WASHINGTON -- He may not have been openly celebrating, but President Barack Obama was clearly enthusiastic Friday as he weighed in on the latest jobs report that shows unemployment dipping below 8 percent -- a first since he became president.

"This morning, we found out that the unemployment rate has fallen to its lowest level since I took office. More Americans entered the workforce, more people are getting jobs," Obama said to cheers at a campaign event in Fairfax, Va. "Today, I believe that as a nation, we are moving forward again."

He didn't spend long celebrating the 7.8 percent unemployment rate, though. Instead, he immediately turned attention to the fact that plenty of people are still looking for work.
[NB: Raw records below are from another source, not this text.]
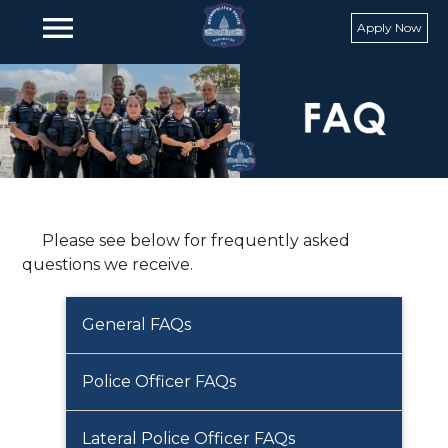
Skip to main content
menu
Apply Now
Please see below for frequently asked
questions we receive.
General FAQs
Police Officer FAQs
Lateral Police Officer FAQs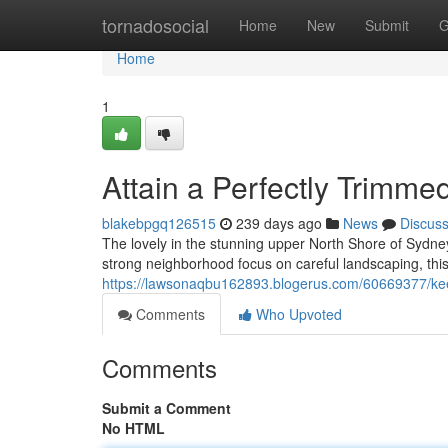
Home
tornadosocial
Home
New
Submit
G
Home
1
Attain a Perfectly Trimm
blakebpgq126515
239 days ago
News
Discus
The lovely in the stunning upper North Shore of Sydney
strong neighborhood focus on careful landscaping, this 
https://lawsonaqbu162893.blogerus.com/60669377/ke
Comments
Who Upvoted
Comments
Submit a Comment
No HTML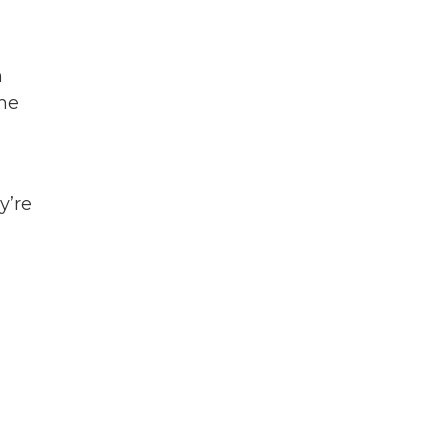
n
ome
y’re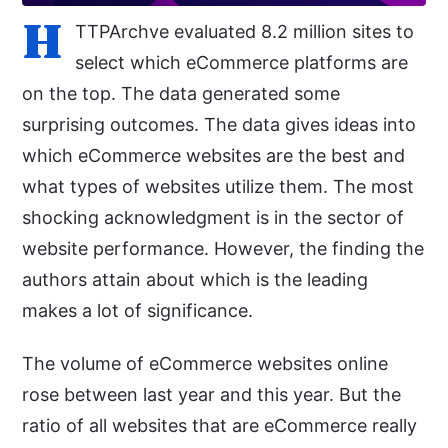
H
TTPArchve evaluated 8.2 million sites to
select which eCommerce platforms are
on the top. The data generated some
surprising outcomes. The data gives ideas into
which eCommerce websites are the best and
what types of websites utilize them. The most
shocking acknowledgment is in the sector of
website performance. However, the finding the
authors attain about which is the leading
makes a lot of significance.
The volume of eCommerce websites online
rose between last year and this year. But the
ratio of all websites that are eCommerce really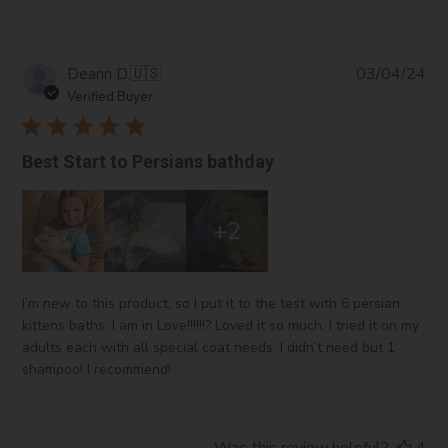
Pub
Deann D.
🇺🇸
03/04/24
da
Verified Buyer
Best Start to Persians bathday
+2
I’m new to this product, so I put it to the test with 6 persian
kittens baths. I am in Love!!!!!!? Loved it so much, I tried it on my
adults each with all special coat needs. I didn’t need but 1
shampoo! I recommend!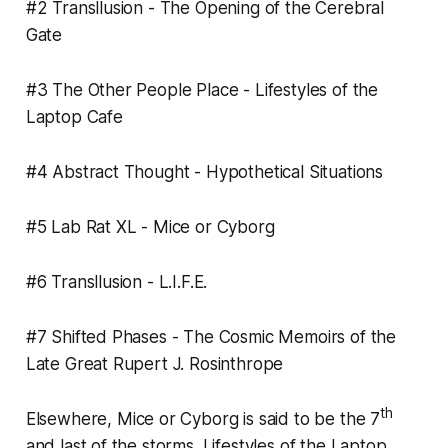
#2 Transllusion -
The Opening of the Cerebral
Gate
#3 The Other People Place -
Lifestyles of the
Laptop Cafe
#4 Abstract Thought -
Hypothetical Situations
#5 Lab Rat XL -
Mice or Cyborg
#6 Transllusion -
L.I.F.E.
#7 Shifted Phases -
The Cosmic Memoirs of the
Late Great Rupert J. Rosinthrope
th
Elsewhere,
Mice or Cyborg
is said to be the 7
and last of the storms.
Lifestyles of the Laptop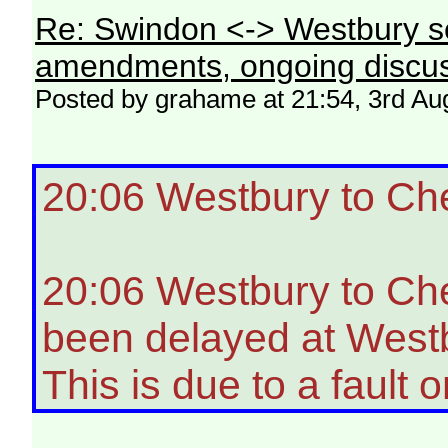
Re: Swindon <-> Westbury s
amendments, ongoing discus
Posted by grahame at 21:54, 3rd Au
20:06 Westbury to Ch
20:06 Westbury to Ch
been delayed at Westb
This is due to a fault o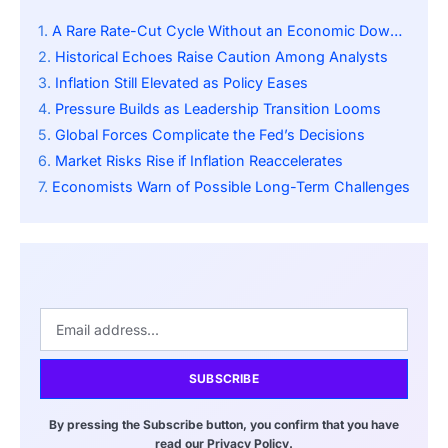
A Rare Rate-Cut Cycle Without an Economic Downturn
Historical Echoes Raise Caution Among Analysts
Inflation Still Elevated as Policy Eases
Pressure Builds as Leadership Transition Looms
Global Forces Complicate the Fed’s Decisions
Market Risks Rise if Inflation Reaccelerates
Economists Warn of Possible Long-Term Challenges
SUBSCRIBE
By pressing the Subscribe button, you confirm that you have
read our Privacy Policy.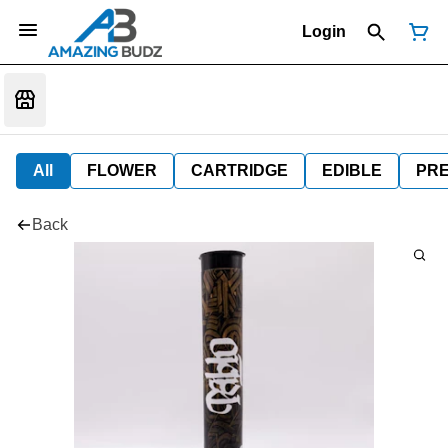
Login
All
FLOWER
CARTRIDGE
EDIBLE
PR
Back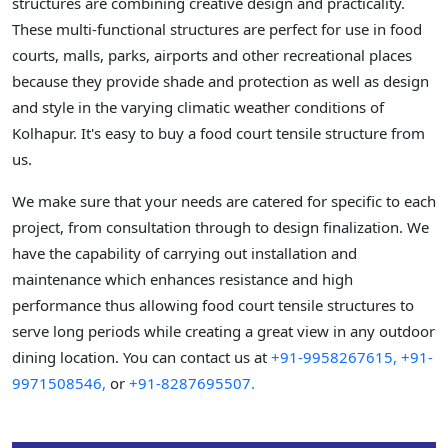
structures are combining creative design and practicality.
These multi-functional structures are perfect for use in food
courts, malls, parks, airports and other recreational places
because they provide shade and protection as well as design
and style in the varying climatic weather conditions of
Kolhapur. It's easy to buy a food court tensile structure from
us.
We make sure that your needs are catered for specific to each
project, from consultation through to design finalization. We
have the capability of carrying out installation and
maintenance which enhances resistance and high
performance thus allowing food court tensile structures to
serve long periods while creating a great view in any outdoor
dining location. You can contact us at
+91-9958267615,
+91-
9971508546,
or
+91-8287695507.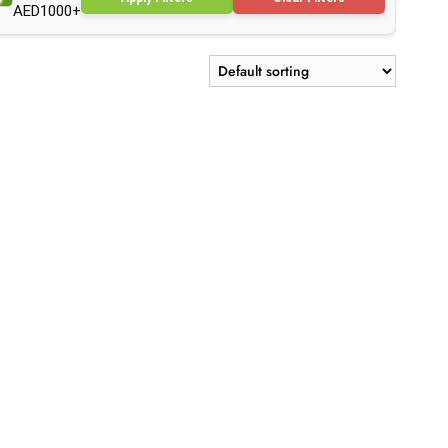
AED1000+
"Every month reminds us that too many of our friends and neighbors are looking for work," Obama continued. "Today's news is certainly not an excuse to talk down the economy to score a few political points. It's a reminder that this country has come too far to turn back now."

Whether or not it was because of the jobs numbers, Obama was clearly having fun at Friday's event. He repeatedly poked fun at Republican presidential nominee Mitt Romney, who said during Wednesday night's presidential debate that he liked Big Bird but still wanted to gut public television funding.

Romney is "finally getting tough on Big Bird. Rounding him up. Elmo's got to watch out, too," Obama said to laughs. Romney is "going to bring down the hammer on Sesame Street. Makes perfect sense."

He later wondered aloud why Romney thinks "Big bird is driving the deficits" instead of wealthy people benefiting from tax cuts. The line, of course, drew more laughs.

Earlier Friday, Obama Campaign Co-Chair Rep. Jan Schakowsky (D-Ill.) took joy in the fact that Republicans can no longer hit the president for failing to bring unemployment below 8 percent.

"I'm sure they are extremely disappointed that there are better job numbers in the United States because they have been trying to sabotage ... any efforts that would actually make the economy better," Schakowsky said on MSNBC. "Now they're going to just have to live with that number."